[Assigned task]
Only the text should be kept: print every entry below exactly and leave each image out.

[Exercise input]
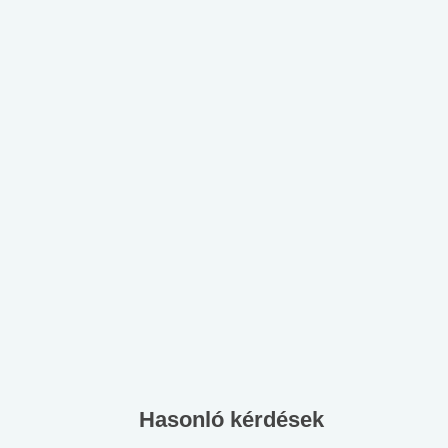
Hasonló kérdések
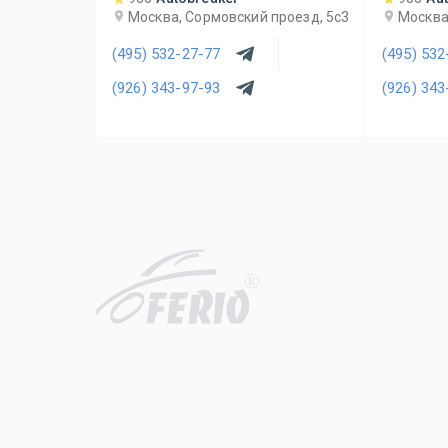
Москва, Сормовский проезд, 5с3
Москва
(495) 532-27-77
(495) 532
(926) 343-97-93
(926) 343
R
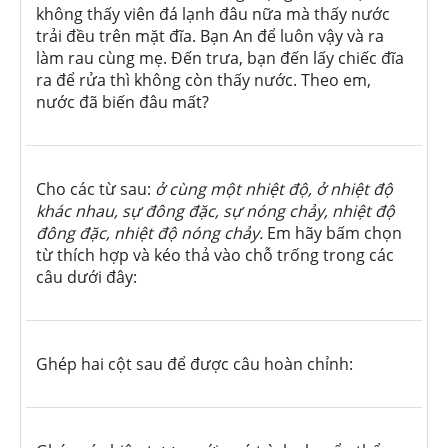
không thấy viên đá lạnh đâu nữa mà thấy nước
trải đều trên mặt đĩa. Bạn An để luôn vậy và ra
làm rau cùng mẹ. Đến trưa, bạn đến lấy chiếc đĩa
ra để rửa thì không còn thấy nước. Theo em,
nước đã biến đâu mất?
Cho các từ sau:
ở cùng một nhiệt độ, ở nhiệt độ
khác nhau, sự đông đặc, sự nóng chảy, nhiệt độ
đông đặc, nhiệt độ nóng chảy.
Em hãy bấm chọn
từ thích hợp và kéo thả vào chỗ trống trong các
câu dưới đây:
Ghép hai cột sau để được câu hoàn chỉnh:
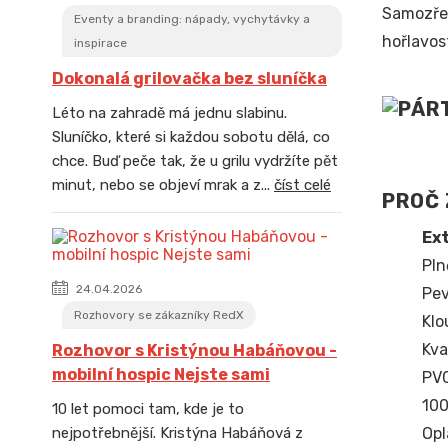
Samozřej
Eventy a branding: nápady, vychytávky a
hořlavos
inspirace
Dokonalá grilovačka bez sluníčka
Léto na zahradě má jednu slabinu.
Sluníčko, které si každou sobotu dělá, co
chce. Buď peče tak, že u grilu vydržíte pět
minut, nebo se objeví mrak a z...
číst celé
PROČ 
Ex
Pln
24.04.2026
Pev
Rozhovory se zákazníky RedX
Klo
Kva
Rozhovor s Kristýnou Habáňovou -
mobilní hospic Nejste sami
PVC
100
10 let pomoci tam, kde je to
Opl
nejpotřebnější. Kristýna Habáňová z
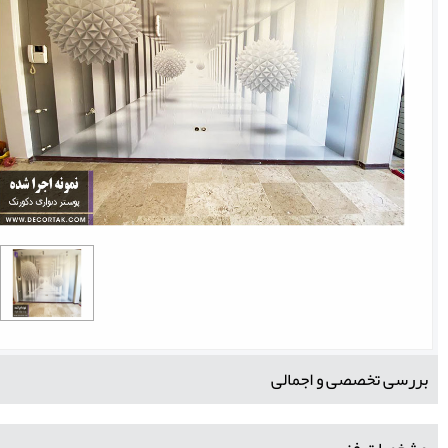
بررسی تخصصی و اجمالی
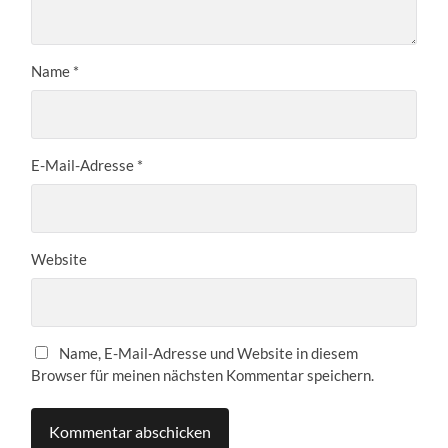
Name
*
E-Mail-Adresse
*
Website
Name, E-Mail-Adresse und Website in diesem
Browser für meinen nächsten Kommentar speichern.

[Result of the task]
Hasonló kérdések
Москва, Сормовский проезд, 5с3
Москва
(495) 532-27-77
(495) 532
(926) 343-97-93
(926) 343
R
không thấy viên đá lạnh đâu nữa mà thấy nước
trải đều trên mặt đĩa. Bạn An để luôn vậy và ra
làm rau cùng mẹ. Đến trưa, bạn đến lấy chiếc đĩa
ra để rửa thì không còn thấy nước. Theo em,
nước đã biến đâu mất?
Cho các từ sau:
ở cùng một nhiệt độ, ở nhiệt độ
khác nhau, sự đông đặc, sự nóng chảy, nhiệt độ
đông đặc, nhiệt độ nóng chảy.
Em hãy bấm chọn
từ thích hợp và kéo thả vào chỗ trống trong các
câu dưới đây:
Ghép hai cột sau để được câu hoàn chỉnh:
Samozřej
Eventy a branding: nápady, vychytávky a
hořlavos
inspirace
Dokonalá grilovačka bez sluníčka
Léto na zahradě má jednu slabinu.
Sluníčko, které si každou sobotu dělá, co
chce. Buď peče tak, že u grilu vydržíte pět
minut, nebo se objeví mrak a z...
číst celé
PROČ 
Ex
Pln
24.04.2026
Pev
Rozhovory se zákazníky RedX
Klo
Kva
Rozhovor s Kristýnou Habáňovou -
mobilní hospic Nejste sami
PVC
100
10 let pomoci tam, kde je to
Opl
nejpotřebnější. Kristýna Habáňová z
بررسی تخصصی و اجمالی
Name
*
E-Mail-Adresse
*
Website
Name, E-Mail-Adresse und Website in diesem
Browser für meinen nächsten Kommentar speichern.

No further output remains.